Since then, President Rouhani’s response to the protests has been subdued. He admitted that the driving force behind the unrest was “distance from the younger generation.” Rouhani called for government transparency and greater access to the internet, finally following up on his 2013 campaign promises. However, whether or not Rouhani has the political strength or ability to implement these reforms is another question. Supreme Leader Ayatollah Khamenei was quoted as saying, “in recent days, enemies of Iran used different tools including cash, weapons, politics and intelligence services to create troubles for the Islamic Republic”. Khamenei does not acknowledge the root cause of the protests, but instead blames the West for their political strife. The Supreme Leader’s comments are a dismissal of the Iranian people’s struggles and his inability to recognize them will ensure that reforms are not made.
Iran’s other political faction, the Reformists, did not make a strong statement in regards to the protests. The Reformists are a political faction in favor of reforms that increase freedom and democracy within the Iranian political system. A prominent Reformist is former Iranian president Mohammed Khatami. A Reformist, Mohammad Ali Abtahi wrote on Instagram, “stirring up social problems and encouraging street protests will be, more than anything else, to the detriment of the people who live inside Iran”. It appears that the Reformists have appeared to support the government, while not overtly endorsing the protests.

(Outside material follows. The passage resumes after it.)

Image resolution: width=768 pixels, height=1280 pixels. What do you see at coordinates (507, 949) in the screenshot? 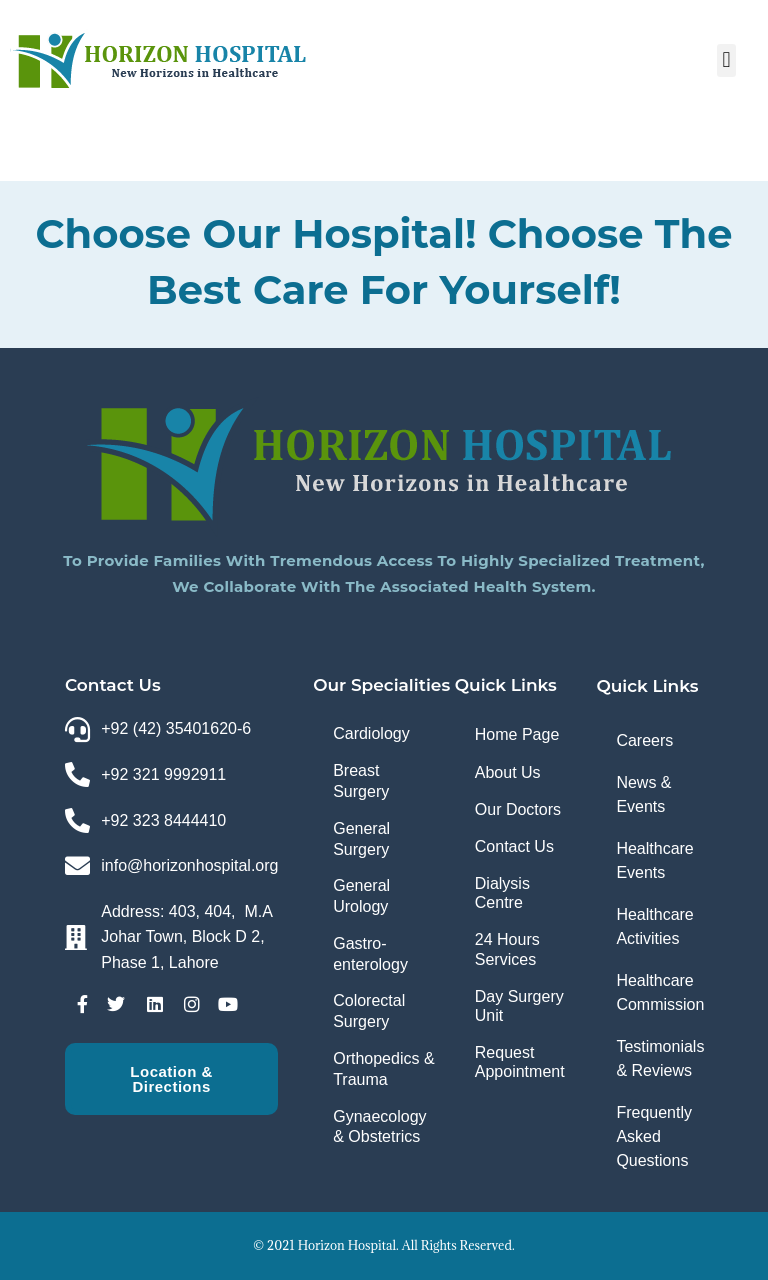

Thus, Iran’s three major elite factions have struggled to act coherently and in harmony. It is possible that divisions in the government, exacerbated by these most recent protests could continue to grow. If Rouhani pushes for reforms, while the Supreme Leader continues to hold his xenophobic, ‘ignorance is bliss’ positions, Iran’s government could face internal turmoil. A fragmented Iranian government could quickly become the root cause of external problems. The Iranian people have been demanding more freedom and better economic opportunities. What if the Iranian government is unable to deliver change and improve the country’s economy? It is possible that further economic collapse could further mobilize the people against the Iranian government.

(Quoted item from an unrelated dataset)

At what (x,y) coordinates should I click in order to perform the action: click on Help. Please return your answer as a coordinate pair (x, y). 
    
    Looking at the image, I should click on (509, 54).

The 2017 protests will not be the one that overthrows the Iranian government. The protests inability to organize and take root in Tehran, coupled with the Iranian government’s draconian response has led to their failure. However, there are reasons for political vulnerability within Iran. The growing divide within the government could spark internal chaos, which could cause the government to collapse from the inside. Furthermore, if Iran’s economy does not improve, more protests will occur. If new protests are injected with leadership and organization, they have the potential to become larger and more effective. Indeed, it is hard to imagine the Supreme Leader losing power in Iran, but the fact that this grassroots protest was able to spread across Iran to over 80 cities, illustrates the Iranian people’s increasing revolutionary fervour. The 2009 protest was limited to Tehran and were a response to an election. These recent protests touch upon deep-rooted economic, social and political issues. The political stakes are intensifying. More gasoline is being poured on the fire in Iran and the right spark could ignite a more incendiary and violent protest movement.